The mean age of the 25 patients included in the study was 65.0 years; 18 (72%) had epithelioid-type disease. Fifteen patients (60%) had received one prior line of therapy, and eight (32%) had received two prior therapy lines.
Dr Alley noted that for 60.9% of patients, there was a decrease in tumor volume from baseline with treatment. The median PFS was 5.4 months, and the median overall survival was 18.0 months. The upper limit of the 95% confidence interval was not reached.
There were no complete responses, but five patients had a partial response, and 13 had stable disease, giving a disease control rate of 72%. The median duration of response was 12.0 months.
An objective response was seen in 20% of patients. Clinical benefit, defined as a complete or partial response or stable disease lasting at least 6 months, was observed in 40% of patients.
During a median follow-up of 18.7 months, five patients experienced at least one adverse event of grade 3 or higher, one each consisting of appetite decrease, dyspnea, iridocyclitis, neutrophil count decrease, pyrexia, thrombocytopenia, and an increase in alanine transaminase level.
"In summary, single-agent pembrolizumab has substantial clinical activity in patients with PD-L1-positive malignant pleural mesothelioma and, at least numerically, seemed to improve on the historical 10-month median overall survival for chemotherapy," said Dr Alley.

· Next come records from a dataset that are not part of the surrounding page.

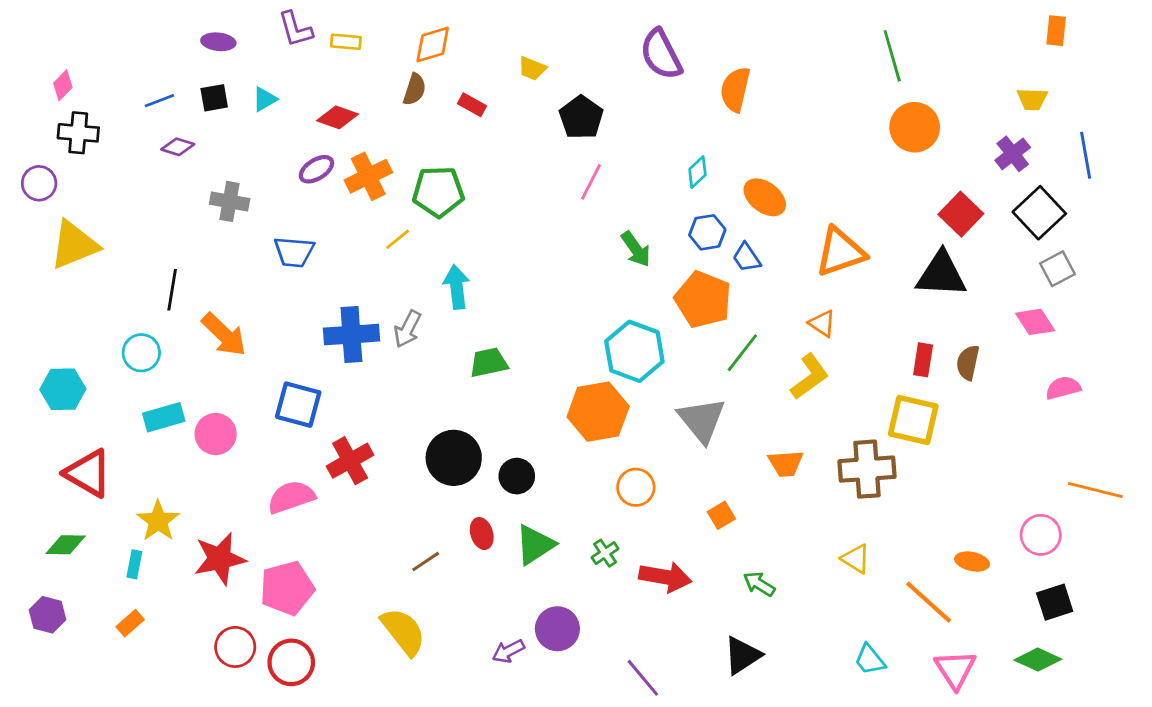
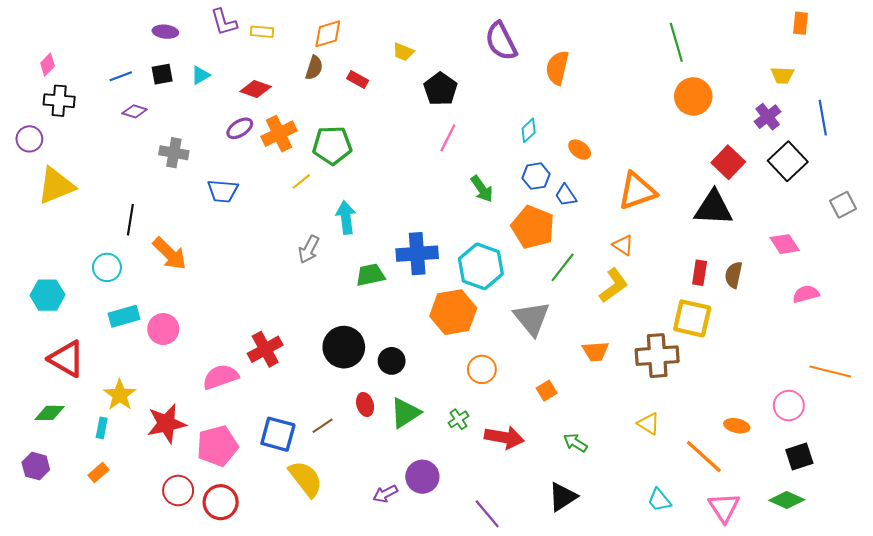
orange ellipse: (765, 197) -> (580, 150), size x0.7
gray square: (1058, 269) -> (843, 205), moved
blue cross: (351, 335) -> (417, 254), moved
blue square: (298, 405) -> (278, 434), moved

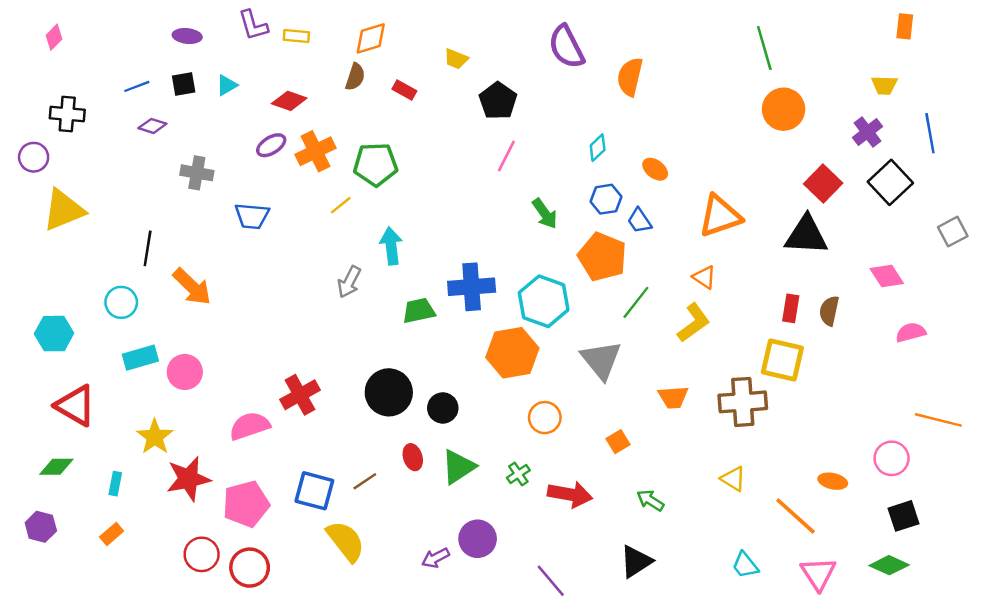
pink diamond: (47, 65) -> (54, 37), moved
yellow star: (120, 395) -> (155, 437), moved

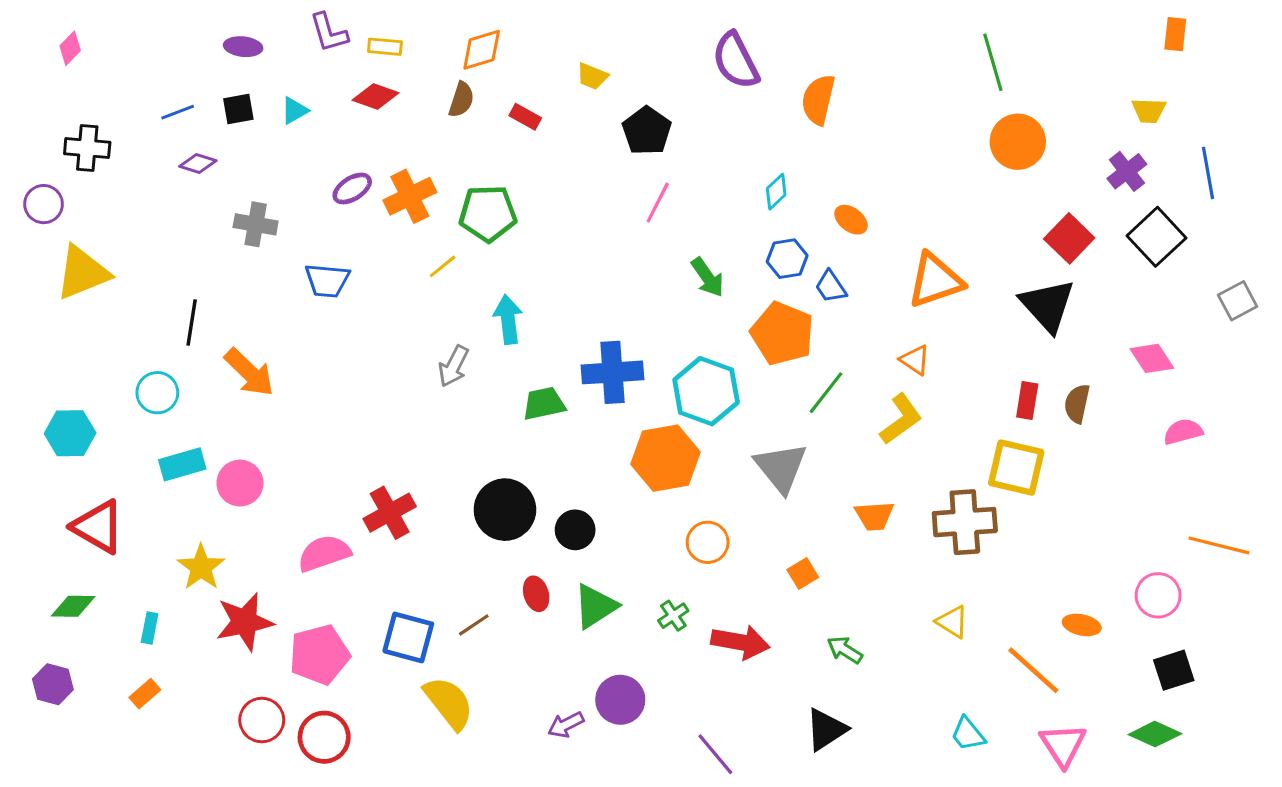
red diamond: (289, 101) -> (376, 97), moved
black triangle: (806, 235) -> (1047, 305), turned 45

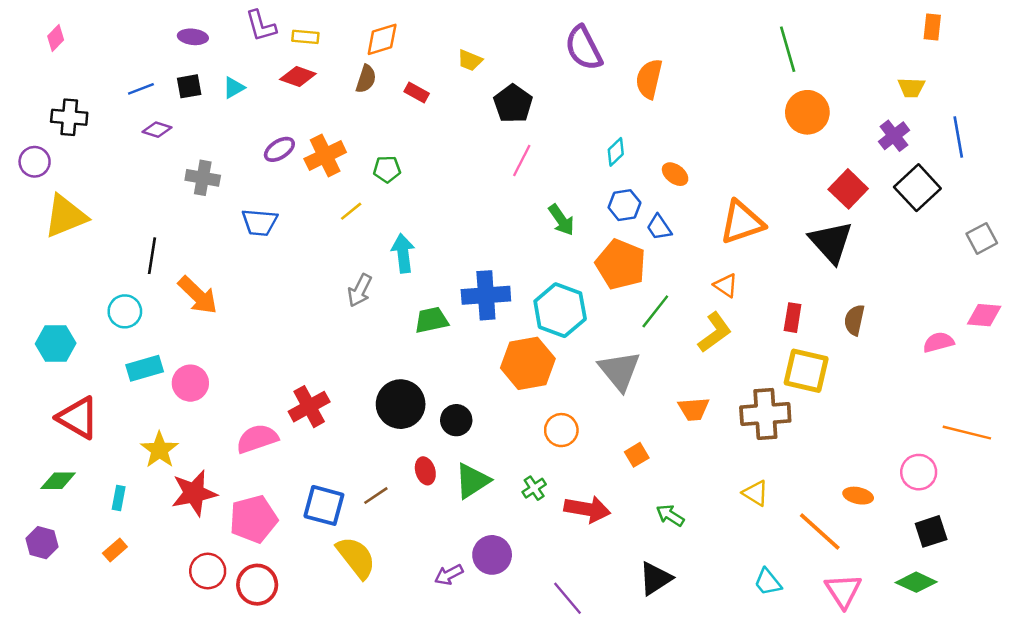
green pentagon: (488, 213) -> (387, 169), size x0.6
pink diamond: (1152, 358) -> (984, 315), moved, turned -52
red rectangle: (1027, 400) -> (793, 318), moved

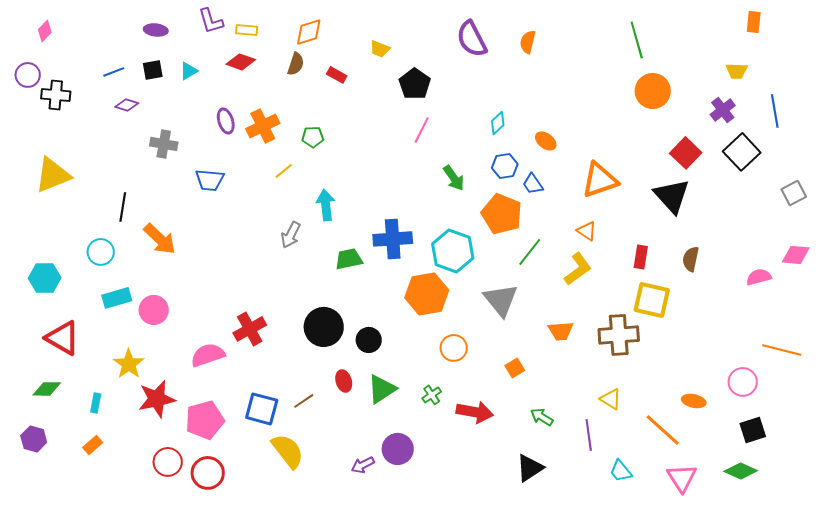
orange semicircle: (649, 79) -> (528, 42), moved, size x0.7
purple ellipse: (279, 149) -> (226, 121), turned -75
purple circle: (35, 162) -> (28, 75), moved
purple line: (568, 598) -> (589, 435), moved, turned 32

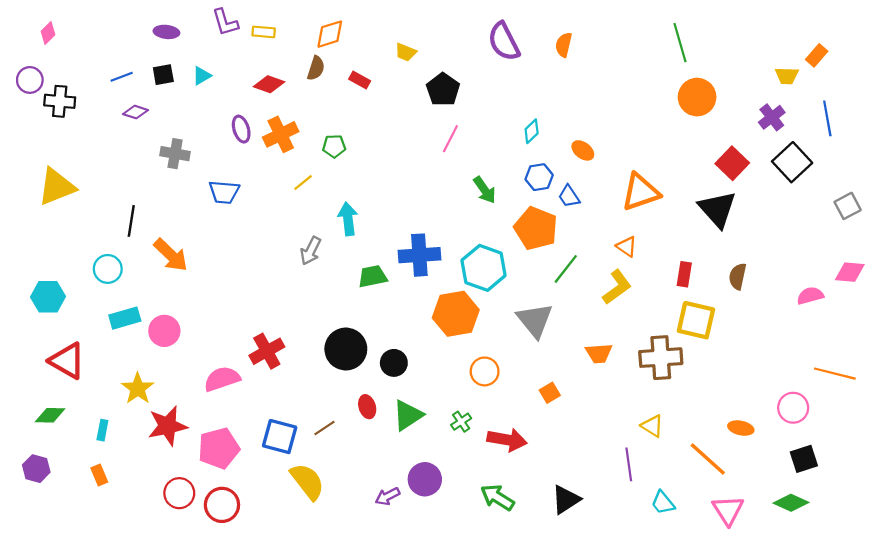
orange rectangle: (754, 22) -> (817, 55), moved, turned 35
red diamond: (241, 62) -> (269, 84), moved
green arrow: (542, 417) -> (497, 497), moved, size x1.4
orange rectangle: (93, 445) -> (99, 475), turned -72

The Nivolumab study was partly funded by the Mesothelioma Applied Research Foundation. The KEYNOTE-028 study was supported by Merck & Co. Dr Kindler has served in a consultant/advisory role for and has received research funding from a number of companies, including AstraZeneca, Bayer, Bristol-Meyers Squibb, and GlaxoSmithKline. The other speakers have disclosed no relevant financial relationships.
17th World Conference on Lung Cancer (WCLC). Abstracts OA13.01, OA13.02, and OA13.03. Presented December 6, 2016.